> [Stored dataset items]
= Beginning of Section =

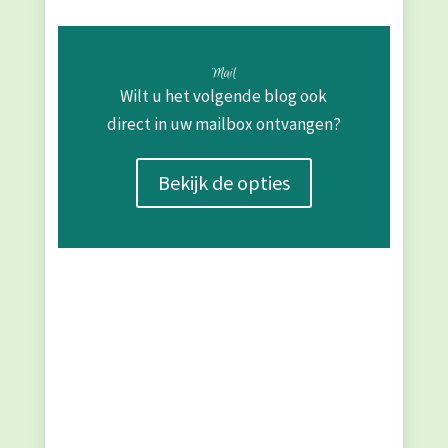
Mail
Wilt u het volgende blog ook
direct in uw mailbox ontvangen?
Bekijk de opties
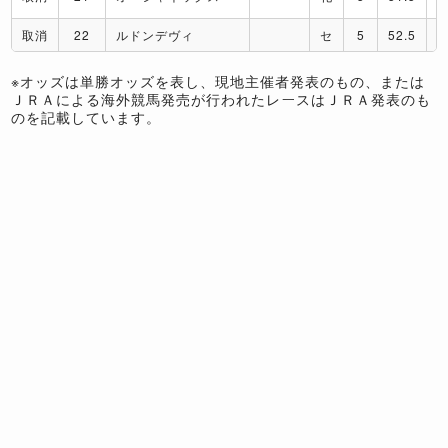
取消
22
ルドンデヴィ
セ
5
52.5
※オッズは単勝オッズを表し、現地主催者発表のもの、または
ＪＲＡによる海外競馬発売が行われたレースはＪＲＡ発表のも
のを記載しています。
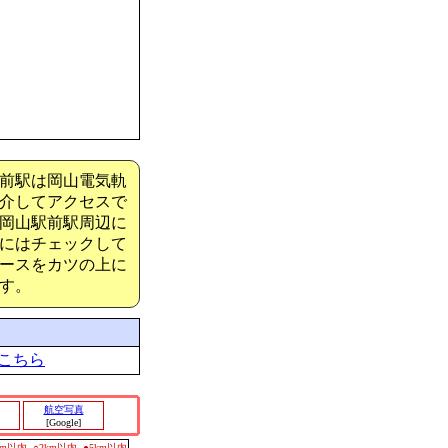
前駅は岡山電気軌
介してアクセスで
岡山駅前駅周辺に
にはチェックして
ースをカツの上に
す。
こちら
航空写真
[Google]
0m以内
○2km以内
●5km以内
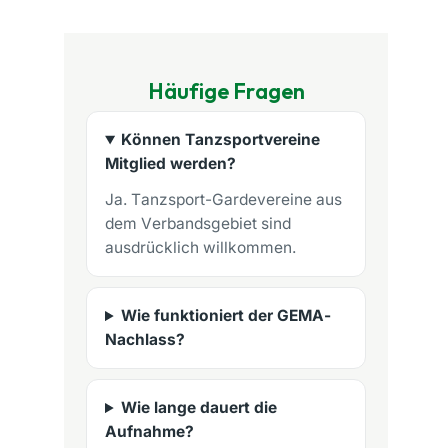
Häufige Fragen
Können Tanzsportvereine
Mitglied werden?
Ja. Tanzsport-Gardevereine aus
dem Verbandsgebiet sind
ausdrücklich willkommen.
Wie funktioniert der GEMA-
Nachlass?
Wie lange dauert die
Aufnahme?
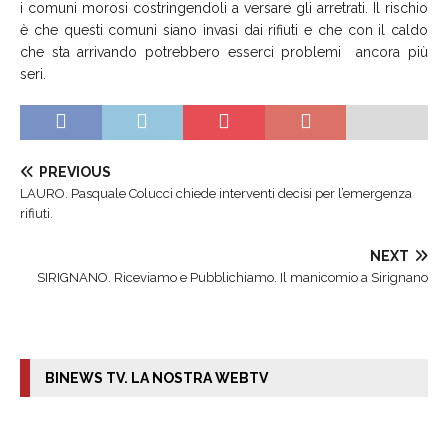
i comuni morosi costringendoli a versare gli arretrati. Il rischio
è che questi comuni siano invasi dai rifiuti e che con il caldo
che sta arrivando potrebbero esserci problemi ancora più
seri.
PREVIOUS
LAURO. Pasquale Colucci chiede interventi decisi per l’emergenza
rifiuti.
NEXT
SIRIGNANO. Riceviamo e Pubblichiamo. Il manicomio a Sirignano
BINEWS TV. LA NOSTRA WEBTV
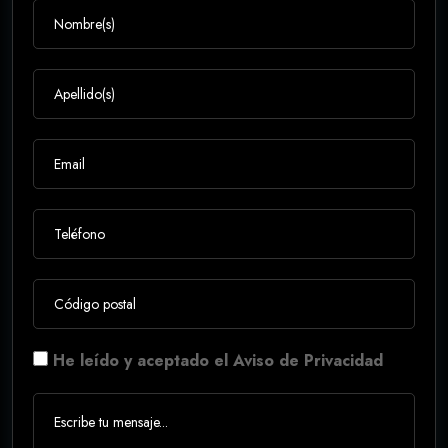
He leído y aceptado el Aviso de Privacidad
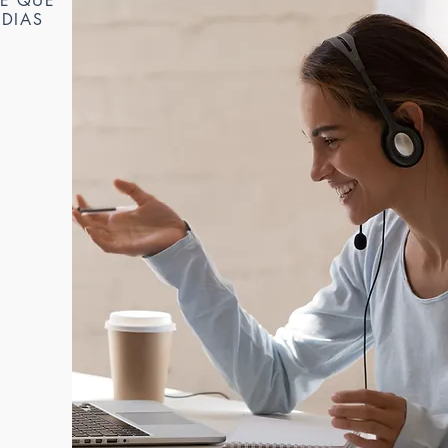
E QUE
 DIAS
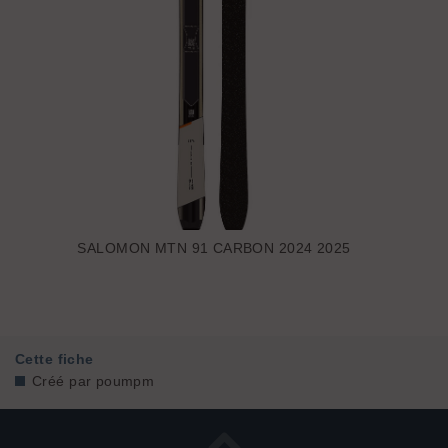
SALOMON MTN 91 CARBON 2024 2025
Cette fiche
Créé par
poumpm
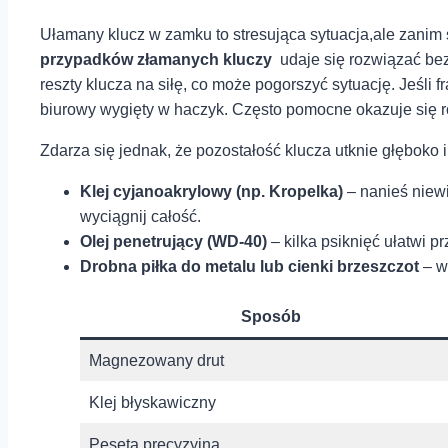
Ułamany klucz⁤ w ‍zamku ⁢to stresująca sytuacja,ale zanim
przypadków złamanych kluczy
⁢ udaje się rozwiązać bez
reszty ‌klucza⁤ na⁢ siłę, co może pogorszyć sytuację. Jeśl
biurowy⁤ wygięty w haczyk. Często pomocne okazuje​ się 
Zdarza się jednak, że pozostałość klucza ‌utknie⁤ głęboko 
Klej cyjanoakrylowy (np. Kropelka)
– nanieś niewie
wyciągnij całość.
Olej penetrujący (WD-40)
– kilka psiknięć ułatwi 
Drobna piłka do metalu lub ⁢cienki brzeszczot
– w
Sposób
Magnezowany drut
Klej błyskawiczny
Pęseta precyzyjna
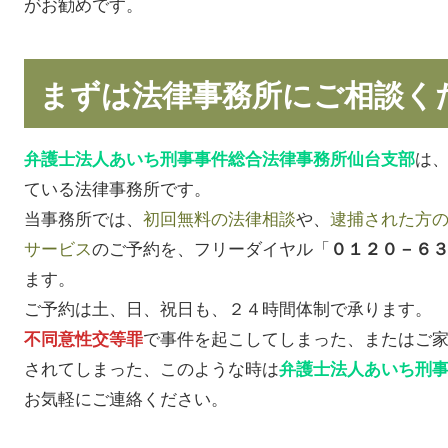
がお勧めです。
まずは法律事務所にご相談く
は
弁護士法人あいち刑事事件総合法律事務所仙台支部
ている法律事務所です。
当事務所では、
初回無料の法律相談
や、
逮捕された方
サービス
のご予約を、フリーダイヤル「
０１２０－６
ます。
ご予約は土、日、祝日も、２４時間体制で承ります。
で事件を起こしてしまった、またはご
不同意性交等罪
されてしまった、このような時は
弁護士法人あいち刑
お気軽にご連絡ください。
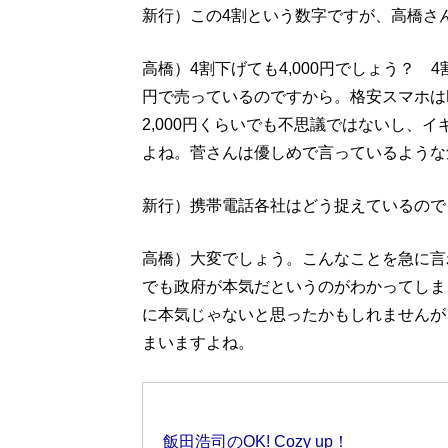
新行）この4割という数字ですが、高橋さ
高橋）4割下げても4,000円でしょう？ 
円で売っているのですから。格安スマホは
2,000円くらいでも不思議ではないし、イ
よね。菅さんは優しめで言っているような
新行）携帯電話各社はどう捉えているので
高橋）大変でしょう。こんなことを急に言
でも政府が本気だというのがわかってしま
に本気じゃないと思ったかもしれませんが
まいますよね。
飯田浩司のOK! Cozy up！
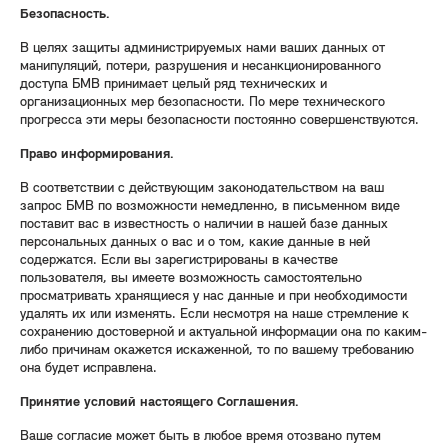
Безопасность.
В целях защиты администрируемых нами ваших данных от
манипуляций, потери, разрушения и несанкционированного
доступа БМВ принимает целый ряд технических и
организационных мер безопасности. По мере технического
прогресса эти меры безопасности постоянно совершенствуются.
Право информирования.
В соответствии с действующим законодательством на ваш
запрос БМВ по возможности немедленно, в письменном виде
поставит вас в известность о наличии в нашей базе данных
персональных данных о вас и о том, какие данные в ней
содержатся. Если вы зарегистрированы в качестве
пользователя, вы имеете возможность самостоятельно
просматривать хранящиеся у нас данные и при необходимости
удалять их или изменять. Если несмотря на наше стремление к
сохранению достоверной и актуальной информации она по каким-
либо причинам окажется искаженной, то по вашему требованию
она будет исправлена.
Принятие условий настоящего Соглашения.
Ваше согласие может быть в любое время отозвано путем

= End of Section =

> [PROBLEM TO SOLVE]
What is needed is an exact copy of the records above, with no pictures in it.

> [EXERCISE ANSWER]
Mail
Wilt u het volgende blog ook
direct in uw mailbox ontvangen?
Bekijk de opties
取消
22
ルドンデヴィ
セ
5
52.5
※オッズは単勝オッズを表し、現地主催者発表のもの、または
ＪＲＡによる海外競馬発売が行われたレースはＪＲＡ発表のも
のを記載しています。
前駅は岡山電気軌
介してアクセスで
岡山駅前駅周辺に
にはチェックして
ースをカツの上に
す。
こちら
航空写真
[Google]
0m以内
○2km以内
●5km以内
Häufige Fragen
Können Tanzsportvereine
Mitglied werden?
Ja. Tanzsport-Gardevereine aus
dem Verbandsgebiet sind
ausdrücklich willkommen.
Wie funktioniert der GEMA-
Nachlass?
Wie lange dauert die
Aufnahme?
i comuni morosi costringendoli a versare gli arretrati. Il rischio
è che questi comuni siano invasi dai rifiuti e che con il caldo
che sta arrivando potrebbero esserci problemi ancora più
seri.
PREVIOUS
LAURO. Pasquale Colucci chiede interventi decisi per l’emergenza
rifiuti.
NEXT
SIRIGNANO. Riceviamo e Pubblichiamo. Il manicomio a Sirignano
BINEWS TV. LA NOSTRA WEBTV
He leído y aceptado el Aviso de Privacidad
E QUE
 DIAS
SALOMON MTN 91 CARBON 2024 2025
Cette fiche
Créé par
poumpm
Ułamany klucz⁤ w ‍zamku ⁢to stresująca sytuacja,ale zanim
przypadków złamanych kluczy
⁢ udaje się rozwiązać bez
reszty ‌klucza⁤ na⁢ siłę, co może pogorszyć sytuację. Jeśl
biurowy⁤ wygięty w haczyk. Często pomocne okazuje​ się 
Zdarza się jednak, że pozostałość klucza ‌utknie⁤ głęboko 
Klej cyjanoakrylowy (np. Kropelka)
– nanieś niewie
wyciągnij całość.
Olej penetrujący (WD-40)
– kilka psiknięć ułatwi 
Drobna piłka do metalu lub ⁢cienki brzeszczot
– w
Sposób
Magnezowany drut
Klej błyskawiczny
Pęseta precyzyjna
がお勧めです。
まずは法律事務所にご相談く
は
弁護士法人あいち刑事事件総合法律事務所仙台支部
ている法律事務所です。
当事務所では、
初回無料の法律相談
や、
逮捕された方
サービス
のご予約を、フリーダイヤル「
０１２０－６
ます。
ご予約は土、日、祝日も、２４時間体制で承ります。
で事件を起こしてしまった、またはご
不同意性交等罪
されてしまった、このような時は
弁護士法人あいち刑
お気軽にご連絡ください。
新行）この4割という数字ですが、高橋さ
高橋）4割下げても4,000円でしょう？ 
円で売っているのですから。格安スマホは
2,000円くらいでも不思議ではないし、イ
よね。菅さんは優しめで言っているような
新行）携帯電話各社はどう捉えているので
高橋）大変でしょう。こんなことを急に言
でも政府が本気だというのがわかってしま
に本気じゃないと思ったかもしれませんが
まいますよね。
飯田浩司のOK! Cozy up！
Безопасность.
В целях защиты администрируемых нами ваших данных от
манипуляций, потери, разрушения и несанкционированного
доступа БМВ принимает целый ряд технических и
организационных мер безопасности. По мере технического
прогресса эти меры безопасности постоянно совершенствуются.
Право информирования.
В соответствии с действующим законодательством на ваш
запрос БМВ по возможности немедленно, в письменном виде
поставит вас в известность о наличии в нашей базе данных
персональных данных о вас и о том, какие данные в ней
содержатся. Если вы зарегистрированы в качестве
пользователя, вы имеете возможность самостоятельно
просматривать хранящиеся у нас данные и при необходимости
удалять их или изменять. Если несмотря на наше стремление к
сохранению достоверной и актуальной информации она по каким-
либо причинам окажется искаженной, то по вашему требованию
она будет исправлена.
Принятие условий настоящего Соглашения.
Ваше согласие может быть в любое время отозвано путем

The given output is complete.